Sunday, June 8, 2014

Slow Church: A Review

 
 

One of the great virtues of Slow Church (hereafter SC), and there are many, is that one who knows only the traditional church will not easily recognize what they read there as having much to do with church!

Before any meaningful steps toward fresh forms of church more resonate with the world we live in and the scriptures we live by can be taken, we must somehow come to term with the reality that church as we have known it no longer can or does “work” in our time and place.  This is a very difficult reality to accept “all the way down.”  No more tinkering, no more incremental recalibrating of the present system.  Instead, we need a fresh vision that can immerse us again in our scriptures and enliven our imaginations to dream new dreams about being God’s people in our own neighborhoods.
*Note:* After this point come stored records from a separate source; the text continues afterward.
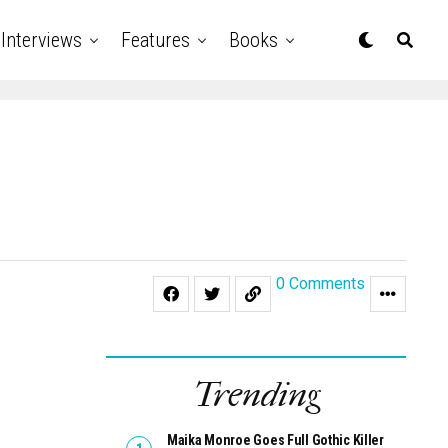
Interviews
Features
Books
0 Comments
Trending
Maika Monroe Goes Full Gothic Killer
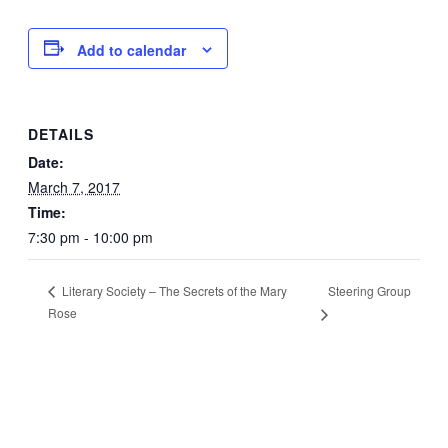
Add to calendar
DETAILS
Date:
March 7, 2017
Time:
7:30 pm - 10:00 pm
Steering Group
Literary Society – The Secrets of the Mary
Rose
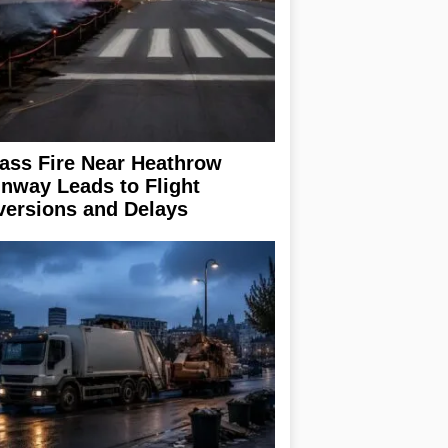
ass Fire Near Heathrow
nway Leads to Flight
versions and Delays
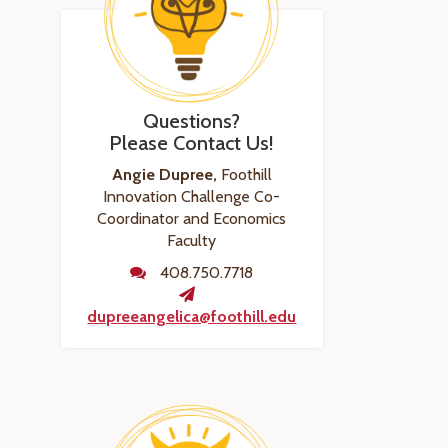
Questions?
Please Contact Us!
Angie Dupree,
Foothill
Innovation Challenge Co-
Coordinator and Economics
Faculty
408.750.7718
dupreeangelica@foothill.edu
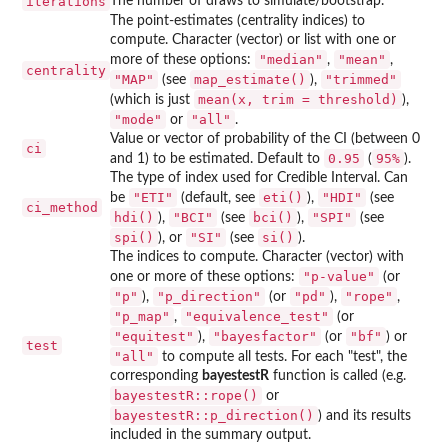
iterations
The number of draws to simulate/bootstrap.
The point-estimates (centrality indices) to
compute. Character (vector) or list with one or
"median"
"mean"
more of these options:
,
,
centrality
"MAP"
map_estimate()
"trimmed"
(see
),
mean(x, trim = threshold)
(which is just
),
"mode"
"all"
or
.
Value or vector of probability of the CI (between 0
ci
0.95
⁠95%⁠
and 1) to be estimated. Default to
(
).
The type of index used for Credible Interval. Can
"ETI"
eti()
"HDI"
be
(default, see
),
(see
ci_method
hdi()
"BCI"
bci()
"SPI"
),
(see
),
(see
spi()
"SI"
si()
), or
(see
).
The indices to compute. Character (vector) with
"p-value"
one or more of these options:
(or
"p"
"p_direction"
"pd"
"rope"
),
(or
),
,
"p_map"
"equivalence_test"
,
(or
"equitest"
"bayesfactor"
"bf"
),
(or
) or
test
"all"
to compute all tests. For each "test", the
corresponding
bayestestR
function is called (e.g.
bayestestR::rope()
or
bayestestR::p_direction()
) and its results
included in the summary output.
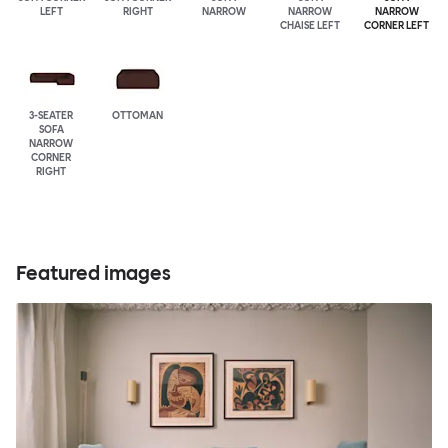
LEFT
RIGHT
NARROW
NARROW
NARROW
CHAISE LEFT
CORNER LEFT
3-SEATER
OTTOMAN
SOFA
NARROW
CORNER
RIGHT
Featured images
That means “we can’t get there from here.”  It seems to me that the inherited structures, expectations, and history create an inertia that will not allow us to move beyond them as long as we continue to think and work within their framework.  Only if we’re willing to painfully let go of what church has been and radically open ourselves to outside the box inspiration from the Spirit, scripture, and community itself is there hope for genuine change.
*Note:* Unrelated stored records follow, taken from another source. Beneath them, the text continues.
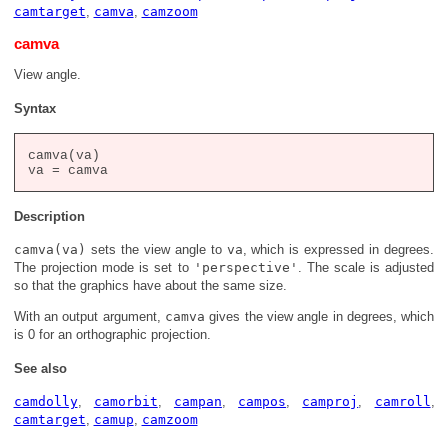
camtarget
,
camva
,
camzoom
camva
View angle.
Syntax
camva(va)

Description
camva(va)
sets the view angle to
va
, which is expressed in degrees.
The projection mode is set to
'perspective'
. The scale is adjusted
so that the graphics have about the same size.
With an output argument,
camva
gives the view angle in degrees, which
is 0 for an orthographic projection.
See also
camdolly
,
camorbit
,
campan
,
campos
,
camproj
,
camroll
,
camtarget
,
camup
,
camzoom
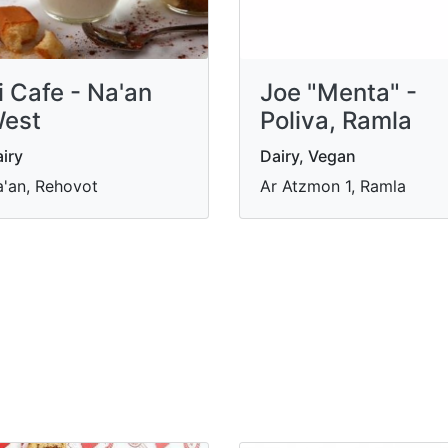
i Cafe - Na'an
Joe "Menta" -
est
Poliva, Ramla
iry
Dairy, Vegan
'an, Rehovot
Ar Atzmon 1, Ramla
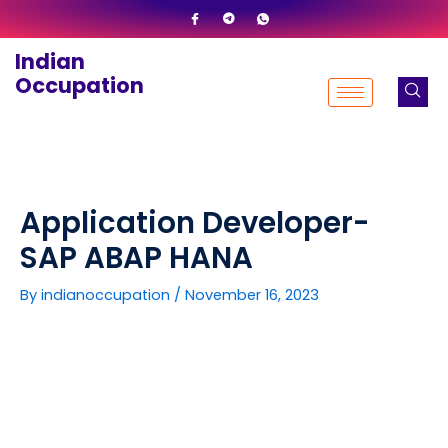
Skip
to
Indian
content
Occupation
Application Developer-
SAP ABAP HANA
By
indianoccupation
/
November 16, 2023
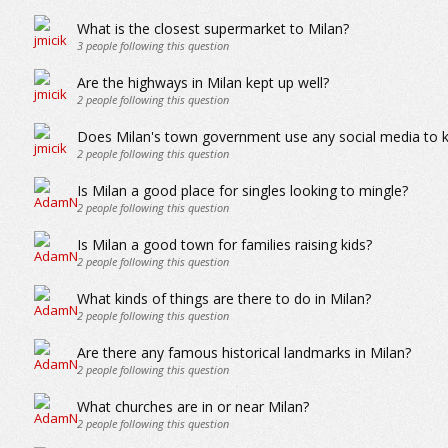
What is the closest supermarket to Milan?
3
people following this question
Are the highways in Milan kept up well?
2
people following this question
Does Milan's town government use any social media to k
2
people following this question
Is Milan a good place for singles looking to mingle?
2
people following this question
Is Milan a good town for families raising kids?
2
people following this question
What kinds of things are there to do in Milan?
2
people following this question
Are there any famous historical landmarks in Milan?
2
people following this question
What churches are in or near Milan?
2
people following this question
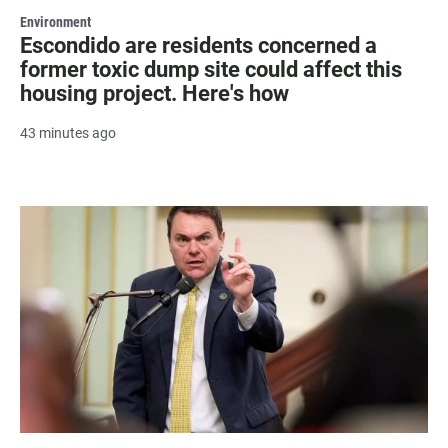
Environment
Escondido are residents concerned a
former toxic dump site could affect this
housing project. Here's how
43 minutes ago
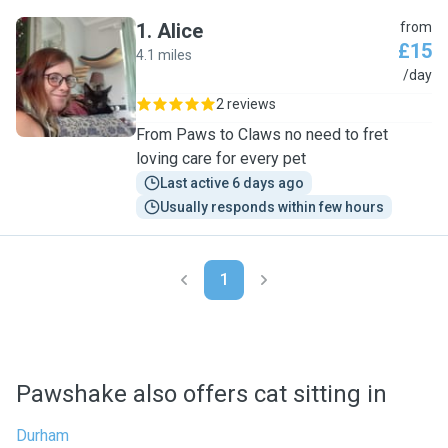
1
.
Alice
from
£15
4.1 miles
A
/day
2 reviews
From Paws to Claws no need to fret
loving care for every pet
Last active 6 days ago
Usually responds within few hours
1
Pawshake also offers cat sitting in
Durham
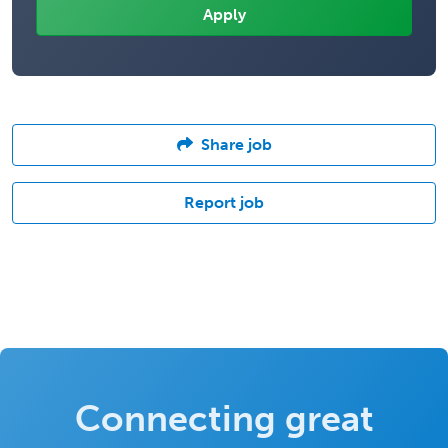
Share job
Report job
Connecting great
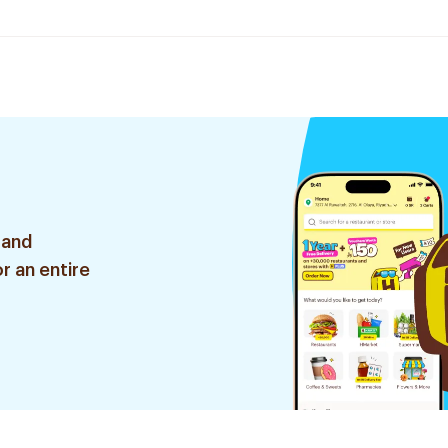
 and
r an entire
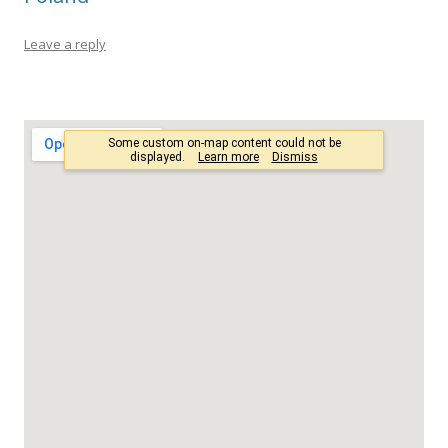
Leave a reply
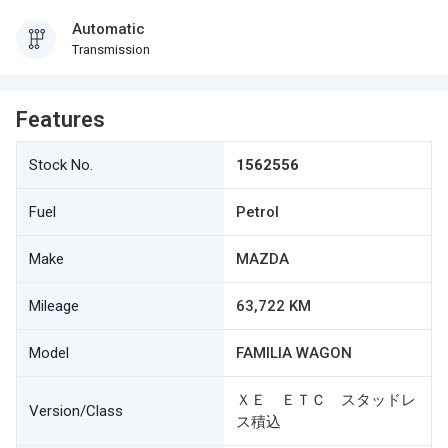
Automatic
Transmission
Features
Stock No.
1562556
Fuel
Petrol
Make
MAZDA
Mileage
63,722 KM
Model
FAMILIA WAGON
ＸＥ ＥＴＣ スタッドレ
Version/Class
ス積込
This is the story that of what such a radical, outside-the-box re-envisioning might look like and how embracing this vision would change the look and feel of church.

SC joins a variety of other “slow” movements (slow food, slow travel, slow cities, slow living) which are attempts to reclaim a human pace and a human face for life.  Slow Church could as well be called “Church at a human pace with a human face” or, as a “Three- Mile-an-hour-Church, harkening back to Asian theologian Kosuke Koyama’s wonderful book of reflections from several decades ago, Three-Mile-an-Hour-God.  Three miles an hour is the pace at which humans can walk one mile.  SC, along with Koyama, offer us the opportunity to rethink who and what we are as God’s people at “three-miles-an-hour.”

What first struck me first about the proposals of SC is that they are relentlessly local and ordinary.  Baseball pitchers and real estate agents know that the main thing is “location, location, location.”  The authors, Smith and Pattison, seek to teach us that for the church as well.  The neighborhoods where we live (whatever kind it is) is the place where church needs to happen.  Church gatherings (whether in a building or not) must be located in the neighborhood. 

And this means slowing down to pay attention to the people, needs, opportunities, issues, celebrations, etc. of the neighborhood.  It means incarnating Christ in the neighborhood by immersing ourselves totally in its rhythms and dynamics and understanding its heart as part and parcel of we ourselves are.  And it means inundating the neighborhood with acts of love and mercy which, quite quotidian, are the very gifts of the triune God to your place.  Finally, it means exciting neighbors’ imaginations to see fresh hope and possibilities that is a genuine future, instead of the defeat and despair which imprisons us to thinking only about a past when we believe things were better and gentler.

SC is full of practices and strategies to move our churches in a more human and humane direction. I have chosen to focus in this review of the compelling vision Smith and Pattison offer us in hopes of enticing you to read the details of what is the very best book on church in our time that has so far been written.  Descriptive rather than prescriptive, there are no formulas, gimmicks, or programs for us simply take over and use in our settings.  Rather, SC is a clarion call for us to embrace the both the pain and potential of leaving church as we have known it and journeying into the wilderness where God always takes his people to renew, regroup, and reform them (Hosea 2:14).  Join us in this journey, they invite us, becoming local and ordinary, that is, incarnational, in all the best senses.  The authors frequently quote Eugene Peterson’s rendition of John 1:14 in The Message:

The Word became flesh and blood,
    and moved into the neighborhood.
We saw the glory with our own eyes,
    the one-of-a-kind glory,
    like Father, like Son,
Generous inside and out,
    true from start to finish.

May it please God that this be so for us!